In 2021, we launched the Global Investment Opportunities (GIO) strategies based on our proprietary factor investing approach. Our strategic asset allocation based on the insightful prediction of a surge in inflation resulted in strong risk-adjusted and relative performance for 2022.
In February 2021, we made a case for a surge in inflation, based on economic models that included governments and central banks' response to the Covid-19 crisis, as well as the bottlenecks in production created by supply-chain disruptions. We reasoned that, as total spending would go up in 2021, the output would not grow much over the same period and therefore persistently high inflation would arise.
We held our view against markets' and central banks' forecasts in 2022, until inflation hit its highest level over four decades globally and proved us correct. A number of additional factors – including less anchored inflation expectations, labor shortages and higher commodity prices due to the war in Ukraine – led to high and broad-based inflation.
Caught by surprise, the Fed has embarked on an aggressive tightening path, hiking interest rates to the current 4.25-4.50% level and starting reducing its USD 9 trillion balance sheet. The ECB raised interest rates too, bringing its policy rate to 2.0% and announced its balance sheet will start shrinking next year. Consistently with our economic thinking, our discretionary mandates currently invest in asset classes and investment styles that outperformed in previous inflationary environments.

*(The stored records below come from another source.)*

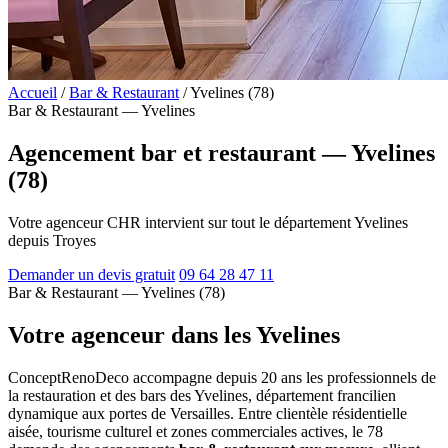
Accueil
/
Bar & Restaurant
/
Yvelines (78)
Bar & Restaurant — Yvelines
Agencement bar et restaurant — Yvelines
(78)
Votre agenceur CHR intervient sur tout le département Yvelines
depuis Troyes
Demander un devis gratuit
09 64 28 47 11
Bar & Restaurant — Yvelines (78)
Votre agenceur dans les Yvelines
ConceptRenoDeco accompagne depuis 20 ans les professionnels de
la restauration et des bars des Yvelines, département francilien
dynamique aux portes de Versailles. Entre clientèle résidentielle
aisée, tourisme culturel et zones commerciales actives, le 78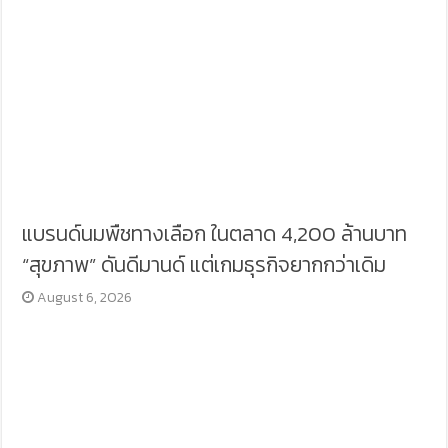
แบรนด์นมพืชทางเลือก ในตลาด 4,200 ล้านบาท
“สุขภาพ” ดันดีมานด์ แต่เกมธุรกิจยากกว่าเดิม
August 6, 2026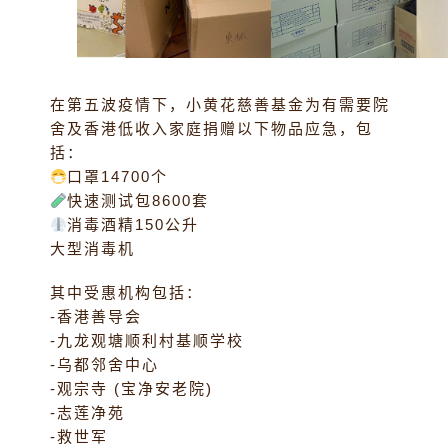
在第五波疫情下，小黄花慈善基金为有需要院
舍及香港低收入家庭捐赠以下物品应急，包
括：
口罩14700个
快速测试包8600套
消毒酒精150公升
大型消毒机
其中受惠机构包括：
-香港善导会
-九龙观塘顺利村基顺学校
-乌都邻舍中心
-观宗寺 (宝净安老院)
-志莲净苑
-救世军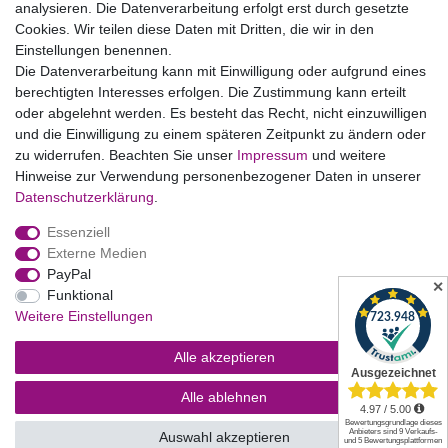
analysieren. Die Datenverarbeitung erfolgt erst durch gesetzte
Cookies. Wir teilen diese Daten mit Dritten, die wir in den
Einstellungen benennen.
B2BKunden
Die Datenverarbeitung kann mit Einwilligung oder aufgrund eines
berechtigten Interesses erfolgen. Die Zustimmung kann erteilt
oder abgelehnt werden. Es besteht das Recht, nicht einzuwilligen
Zum Händlerbereich
und die Einwilligung zu einem späteren Zeitpunkt zu ändern oder
zu widerrufen. Beachten Sie unser
Impressum
und weitere
PrivatKunden
Hinweise zur Verwendung personenbezogener Daten in unserer
Daten­schutz­erklärung
.
Neukundenanmeldung
Essenziell
Mein Konto
Externe Medien
PayPal
Zahlung & Versand
✕
Funktional
Weitere Einstellungen
Alle akzeptieren
Alle ablehnen
Auswahl akzeptieren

Early in 2022, we expected an inflationary environment with rising real yields and higher markets volatility. Consistently with the results of our research, we decided to avoid long-term bonds, to overweight commodities and equity factors including value, momentum, quality, and low volatility. Chart 1 shows the key exposures of the GIO balanced portfolio, reflecting our long-term views and communicating our high-conviction calls.
2022 Performance Review
Overall, our macro scenarios and asset allocation decisions proved correct, and our portfolios registered a strong risk-adjusted and relative performance vs. peers. Since the beginning of the year, as of December 18th, the GIO balanced mandate in EUR returned -7.7%, ahead of the Morningstar peer group, which returned -12.7% over the same period. Since January 2021, the performance of the GIO balanced mandate in EUR is +2.2%, well ahead of the Morningstar peer group, which returned -4.8% over the same period (see Chart 2).
2023 Macro and Markets Outlook
We expect a significant slowdown of the global economy (world GDP growth at 2%) and persistently high inflation (world CPI at 7%). In the US, our baseline scenario is for a recession and above-consensus inflation (US CPI at 5%). The Fed will hike rates up to 6% and its balance sheet will continue shrinking. Fiscal policy measures will be limited.
In the Euro area, we expect a recession and above-consensus inflation (EA CPI at 9%). The ECB will continue hiking, an the key rate will reach 4.0% by end-2023. The ECB’s balance sheet reduction starting in early 2023 will continue through the year.
We remain positioned defensively: core allocation are value and low volatility factors, overweight cash and short duration bonds, overweight commodities and selected macro trades.
This past turbulent yea for markets reminded us of the importance of the three tenets of our investment philosophy: planning, perseverance and diversification, which will continue to guide us as we enter 2023.